Visite d’un atelier.
Par Philippe Fretz

D’abord, on passe une porte molletonnée, qui nous isole du bruit de la menuiserie attenante, puis une autre.
Je reste debout tout le temps de la visite, me servant d’un appareil de photo numérique, pour prendre des vues d’ensemble du lieu et de fragments.
Nous sommes à l’ancienne usine Kugler, à la Jonction du Rhône et de l’Arve.


La première fois que j’ai vu mon hôte, il peignait un immense insecte, une abeille, je crois.
Il peignait lentement et avec soin comme un chercheur en entomologie et pourtant d’une manière que je qualifierais d’expressive.
Je me souviens de ses jaunes cadmium, et de ses terres vertes, de l’imbroglio des antennes et des pattes et en même temps je découvrais un champ de pensée, organisé comme une ruche, dont la rigueur m’étonnait. Je percevais aussi, le drame du collectionneur d’insectes, forcé d’épingler et de vouer à l’immobilité l’objet volatile et par nature insaisissable de la beauté qu’il poursuit.

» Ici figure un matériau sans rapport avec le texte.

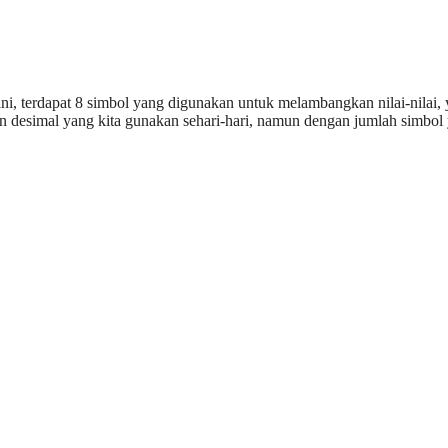
ini, terdapat 8 simbol yang digunakan untuk melambangkan nilai-nilai, 
an desimal yang kita gunakan sehari-hari, namun dengan jumlah simbol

L’atelier me rappelle à ces premières impressions, et aux différentes conversations qui ont ponctué notre amitié. Cette fois je suis entouré d’objet hétéroclite tous encré dans une large palette de gris, allant du noir d’ivoire au blanc de titane un passant par toutes les nuances mates de l’anthracite et les reflets graisseux du métal. La lumière semble venir du matin et se faufile à travers les bus TPG de l’entrepôt voisin.

Je vois se jouer un drame en apesanteur. La civilisation de la violence a rendu son dernier souffle, les barbaries sont commises une fois pour toutes, le silence plane partout, Tacite dirait, ils appellent cela la paix, mais ils ont fait un désert.

L’atelier est un premier refuge d’où l’on peut envisager une reconstruction ; Une base-vie.
Le bois carbonisé sert d’outil à dessiner pour élaborer les nouveaux plans, les ruines offrent des interstices aux rescapés pour le repos et des vanités propices à la méditation. Les boîtes noires découvertes dans les décombres sont utilisées pour recevoir des projections.
La sciure est abondante, l’eau impure et plus chargée en plomb que les anneaux de saturne, mais elle paraît bonne pour la pâte à papier, j’aperçois une agrafeuse chargée sur la table.

Maintenant il va falloir faire un livre.